Et là, je trouve des réflexions qui me font penser à ce que nous cherchons à accomplir à l’école de Grivery. Qu’est-ce que Grivery aujourd’hui? Un lieu où les gens se sentent bien et où la diversité des personnes en présence et l’effort de chacun de se projeter dans le mode de raisonnement de l’autre permet de démultiplier les regards sur la notion de travail scolaire. Un lieu et un temps où chacun s’efforce d’inventer cette activité très subjective qu’il appelle « son » travail.


« Un lieu concret où les gens se sentent bien, où ils peuvent développer leur potentiel de création, d’activité, où ils peuvent aussi coopérer avec qui ils veulent, selon des temporalités qui leur conviennent. Non seulement il y a des personnes d’horizons différents, mais encore il y a une volonté d’ouverture interdisciplinaire. Ce qui oblige à expliciter ce qui en temps normal reste implicite. Et pas simplement en faisant œuvre de pédagogie, mais par un effort de réflexivité, qui se révèle utile pour remettre en cause des choses qui semblent aller de soi tant qu’on reste dans l’entre-soi habituel. Ce n’est certes pas un exercice facile. Cela suppose aussi, quand on écoute un intervenant d’une autre discipline ou d’un milieu professionnel différent du sien, de faire l’effort de se projeter dans son mode de raisonnement, sa méthodologie, son jargon. Cela en vaut cependant la peine car cela permet de démultiplier les regards, en l’occurrence sur cette notion de travail… » Michel Lallement.
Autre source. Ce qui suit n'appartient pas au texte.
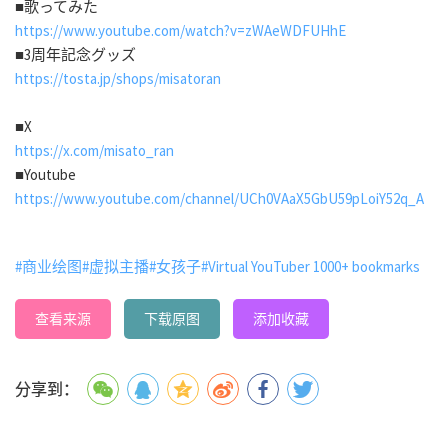
■歌ってみた
https://www.youtube.com/watch?v=zWAeWDFUHhE
■3周年記念グッズ
https://tosta.jp/shops/misatoran
■X
https://x.com/misato_ran
■Youtube
https://www.youtube.com/channel/UCh0VAaX5GbU59pLoiY52q_A
#商业绘图
#虚拟主播
#女孩子
#Virtual YouTuber 1000+ bookmarks
查看来源
下载原图
添加收藏
分享到：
« – Compte tenu de l’âge que j’ai, j’ai pu assister à de colossales métamorphoses dans le monde du travail, y compris dans celui de la recherche, notamment cette tendance à l’objectivisation des performances, consistant à sans cesse évaluer ce qui est mesurable, quitte à négliger ce qui ne l’est pas. Pourtant, ce qui est quantifiable n’est pas forcément le plus significatif.
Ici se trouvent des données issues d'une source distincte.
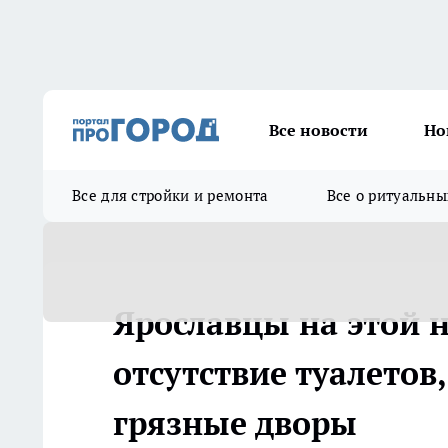
Все новости
Но
Все для стройки и ремонта
Все о ритуальны
Ярославцы на этой 
отсутствие туалетов
грязные дворы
La question de savoir si, au terme d’une journée, nous avons réellement travaillé, se pose à chacun d’entre nous, non sans difficulté, car nous pouvons nous interroger sur ce en quoi consiste précisément l’activité du travail : correspond-elle aux moments où on a l’impression de « faire jouer sa subjectivité dans son rapport au réel », quitte à ne pas accomplir de performances qui soient objectivables ? Autrement dit, est-ce qu’avoir bien travaillé, c’est avoir fait ce qui m’a été demandé dans le temps imparti, avec efficacité, ou est-ce s’efforcer d’inventer cette activité très subjective que j’appelle « mon » travail (je dis « mon » travail, car c’est bien ainsi que les gens désignent le plus souvent leur activité professionnelle) ?

(…)

– Je ne peux clore cet entretien sans solliciter une anagramme… [Sylvain Allemand, le journaliste]

– Pour faire écho au débat auquel ce colloque a donné lieu sur le thème de la performance, je vous propose celle-ci : « les agences de notation » = « la conne gestion de tes A ». Etienne Klein.

Alors que nous pouvons nous faire inspecter du jour au lendemain par des personnes potentiellement fermées à tout ce qui ce joue dans les écoles démocratiques, et qui est de l’ordre du qualitatif et non du quantitatif, nous ressentons une pression et une peur que nous devons accueillir, accepter chez l’autre et combattre. Notre meilleure arme est non-verbale et réside dans notre aptitude à faire de Grivery une école belle et sereine où les enfants viennent avec plaisir s’ouvrir à soi et aux autres et développer des compétences qu’ils sauront être « leur » travail.

A ce sujet, le diagramme du « flow » de Mihaly Csíkszentmihályi en psychologie positive est assez parlant. Le Flow, c’est la rencontre du « challenge » et du « skill ». Les enfants ne s’y trompent pas.